Lebih lanjut, Yan mengungkapkan sejumlah hal yang menurutnya menimbulkan keraguan terhadap keadilan proses hukum yang tengah berjalan. Ia menyoroti beberapa kejanggalan dalam kasus tersebut.
1. Hubungan Personal dan Hirarki Jabatan
Brigadir Nurhadi disebut memiliki hubungan dekat dengan atasannya, Ipda HC, yang juga kini menjadi tersangka. Sementara M, menurut Yan, baru pertama kali bertemu korban di malam kejadian. Kondisi ini dinilai membuka ruang kemungkinan motif lain yang lebih kuat.
2. Situasi Saat Insiden Terjadi
Menurut Yan, pada saat kejadian, semua pihak yang terlibat, termasuk korban dalam kondisi tidak sepenuhnya sadar akibat konsumsi obat penenang, ekstasi, dan alkohol. Dalam keadaan tersebut, M yang merupakan seorang perempuan dianggap lebih rentan mengalami hilang kesadaran dan kesulitan merekonstruksi peristiwa secara utuh.
3. Dugaan Rekayasa oleh Pihak Berpengalaman
Yan mengingatkan bahwa beberapa tersangka lain adalah anggota kepolisian yang telah terbiasa menangani kasus. Hal ini, menurutnya, menimbulkan kekhawatiran akan kemungkinan narasi kejadian dimanipulasi, termasuk ketika jenazah pertama kali ditemukan dan dilaporkan meninggal karena tenggelam.
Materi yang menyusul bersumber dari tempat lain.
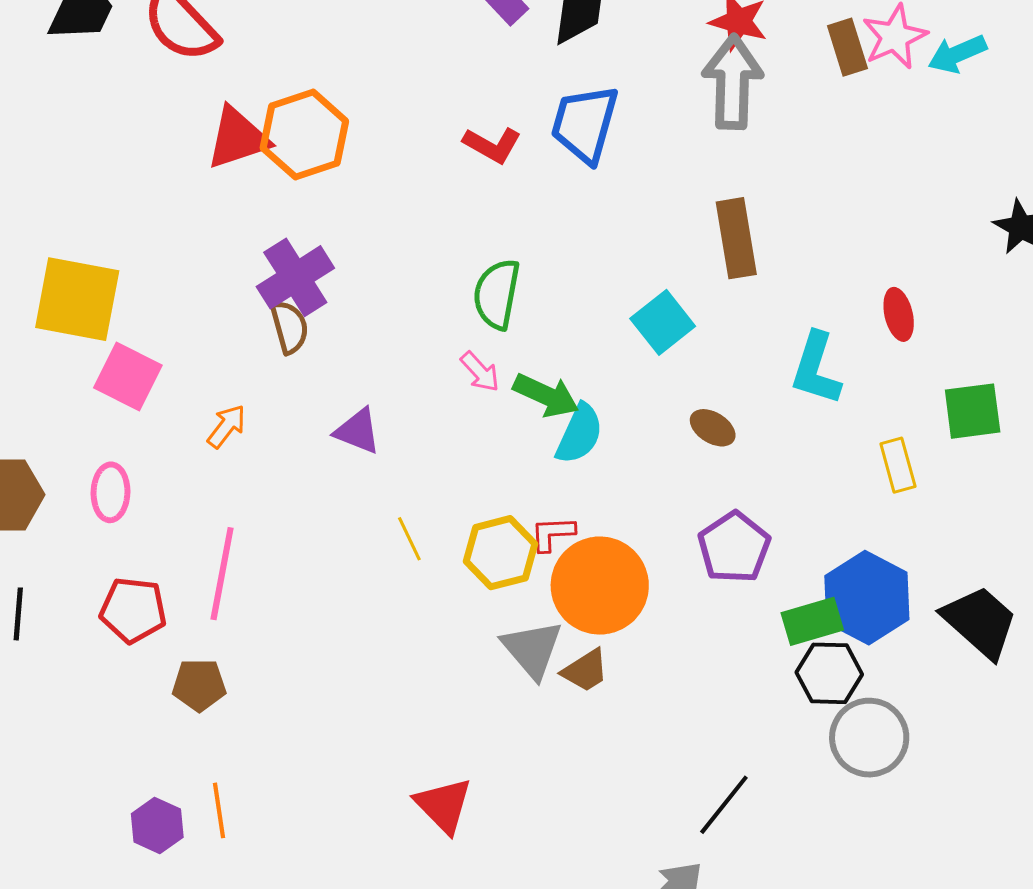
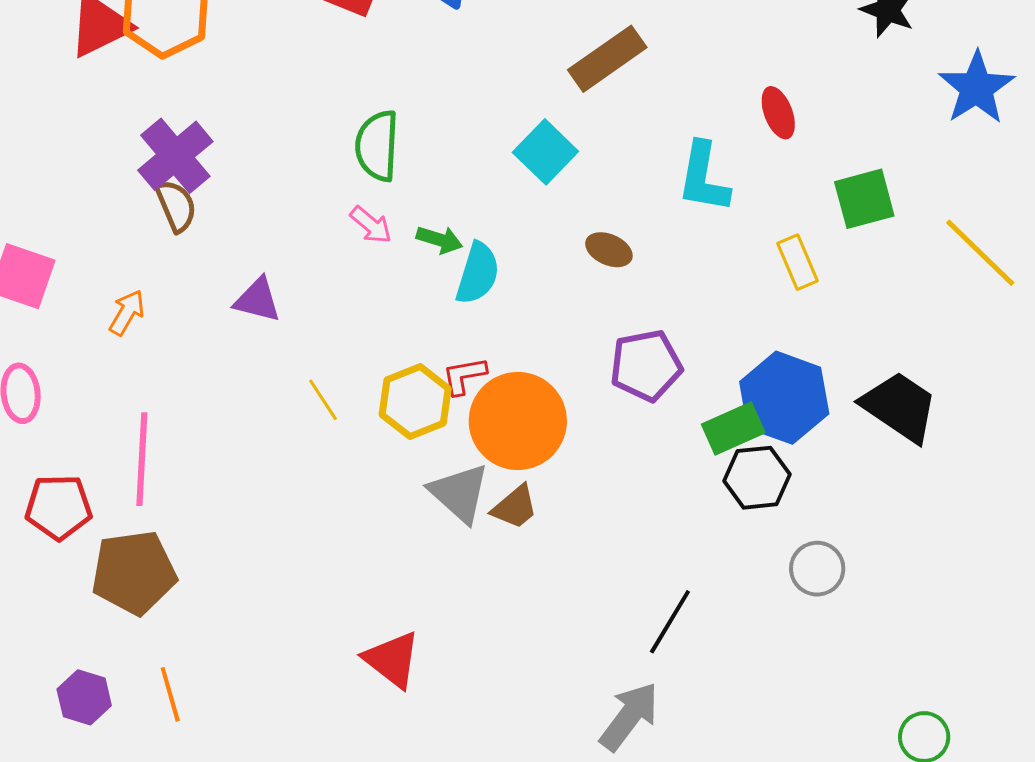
brown rectangle: (736, 238) -> (607, 59), turned 72
green arrow: (546, 395) -> (439, 240), size x0.7
purple pentagon: (734, 547) -> (646, 365), turned 30
brown pentagon: (199, 685) -> (134, 572), size x1.6
gray circle: (869, 738) -> (817, 569), moved, size x0.7
purple hexagon: (157, 825) -> (84, 697), moved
“Sempat pula ada permintaan dari salah satu tersangka agar M tidak menceritakan soal penggunaan obat dan ekstasi kepada siapa pun,” tambahnya.
4. Potensi Relasi Kuasa dalam Institusi
Meski dua tersangka lainnya telah diberhentikan dari institusi kepolisian, keduanya disebut pernah memegang jabatan strategis di lingkungan Polda NTB. Yan menilai, masih ada kemungkinan mereka memiliki akses pengaruh yang dapat memengaruhi jalannya penyidikan.
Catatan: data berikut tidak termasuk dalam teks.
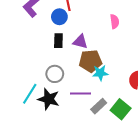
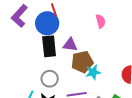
blue circle: (59, 17) -> (47, 23), size x1.5
black rectangle: (58, 41) -> (49, 46), size x1.5

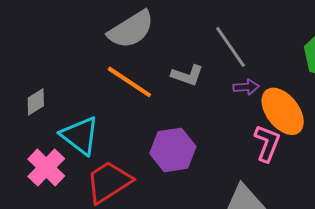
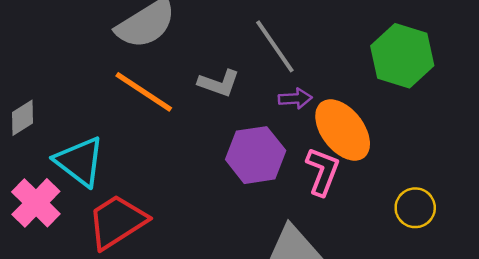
purple hexagon: (173, 150) -> (256, 155), moved

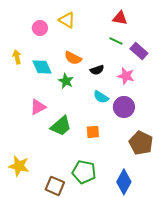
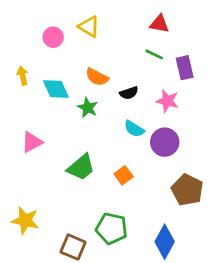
purple rectangle: (139, 51) -> (185, 68), turned 36
pink triangle: (38, 107) -> (32, 142), moved
orange square: (93, 132) -> (124, 175), turned -32

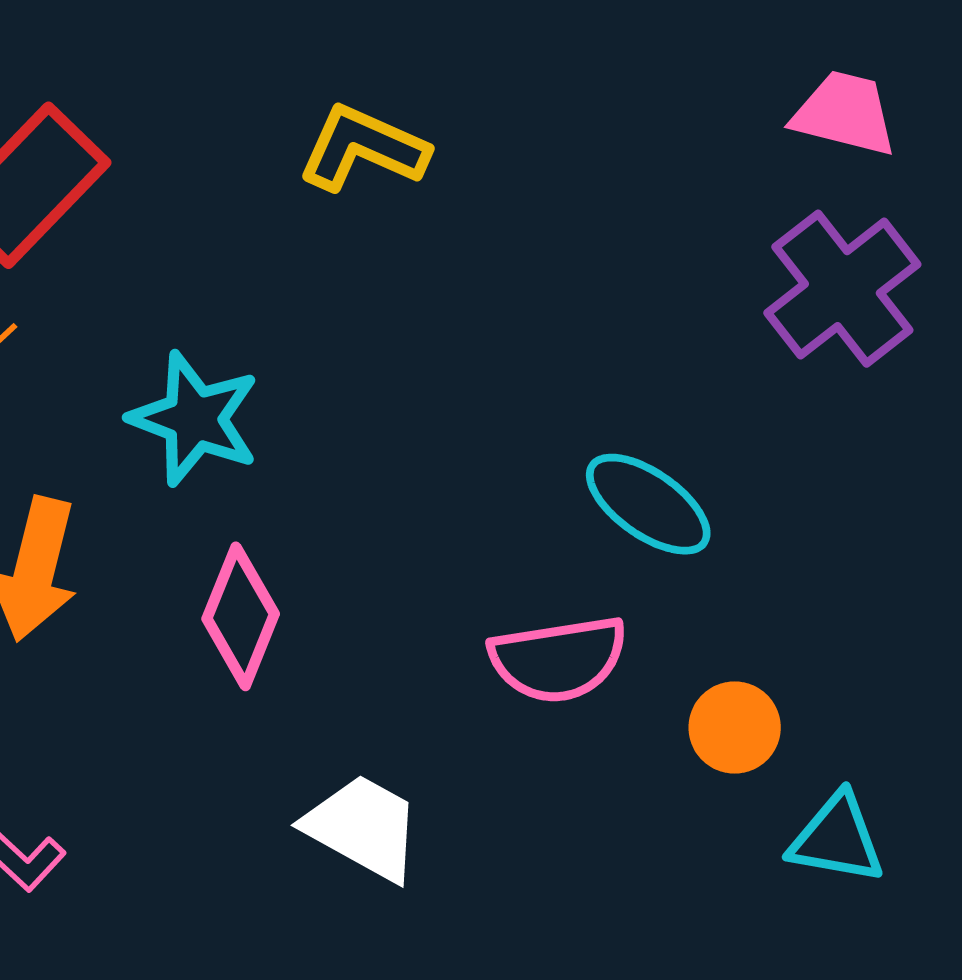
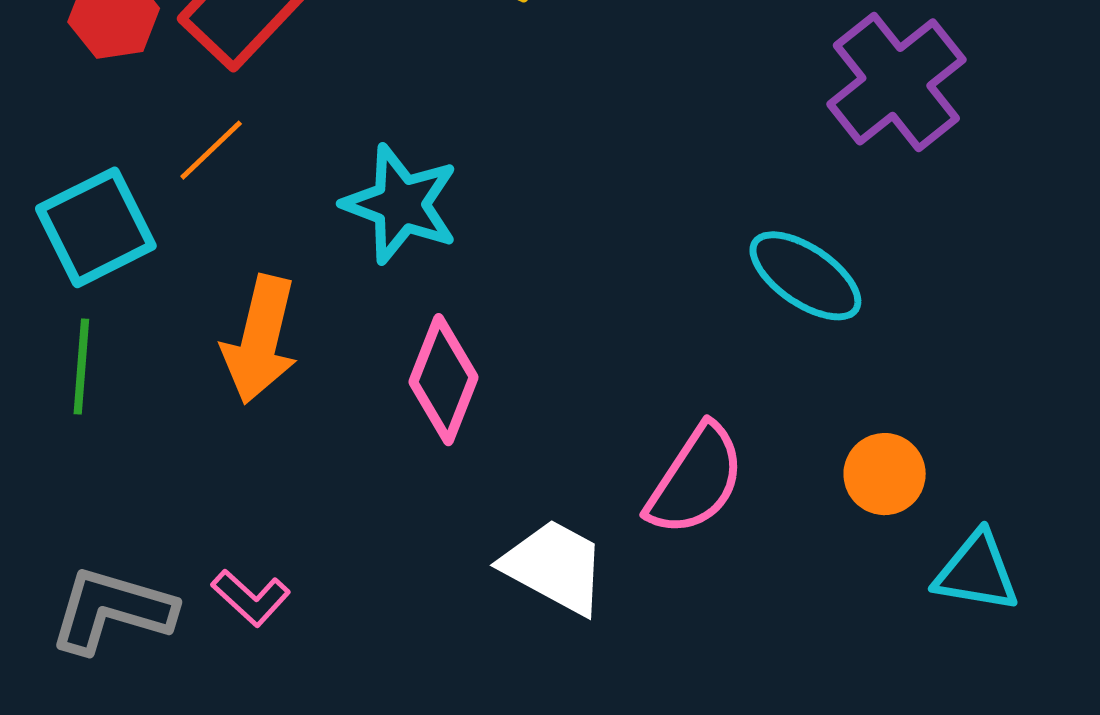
purple cross: (842, 289) -> (896, 82), moved
pink semicircle: (558, 659) -> (696, 480), moved, turned -47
5. Penanganan yang Terlambat
Yan juga menyinggung lambatnya respon aparat terhadap kasus ini. Meski sejak awal sudah ada indikasi kematian tidak wajar, penanganan hukum baru dilakukan setelah kasus tersebut menjadi sorotan publik.
Ia pun meminta agar proses penyidikan dilakukan secara adil dan setara terhadap semua tersangka.
“Kami tidak ingin klien kami menjadi tumbal dalam perkara yang kompleks ini. Ia berhak mendapatkan perlindungan hukum yang adil dan bebas dari prasangka,” tegas Yan.
Untuk diketahui, Brigadir Muhammad Nurhadi anggota propam Polda NTB ditemukan tewas di kolam salah satu vila di Gili Trawangan pada April 2025 lalu.
Kematian Nurhadi menimbulkan kecurigaan. Karena adanya bekas kekerasan di tubuh korban, yang memicu penyelidikan lebih lanjut.
Setelah polisi melakukan pemeriksaan, dua anggota kepolisian yaitu IMY dan HC beserta seorang perempuan berinisial M, ditetapkan sebagai tersangka.
IMY dan HC telah dipecat tidak dengan hormat serta menjalani pemeriksaan menyeluruh oleh penyidik, sedangkan M ditahan sejak 2 Juli 2025
Kasus ini menyedot perhatian publik karena adanya dugaan ketidakwajaran dalam proses hukum, termasuk adanya potensi konflik kepentingan dan tekanan institusional.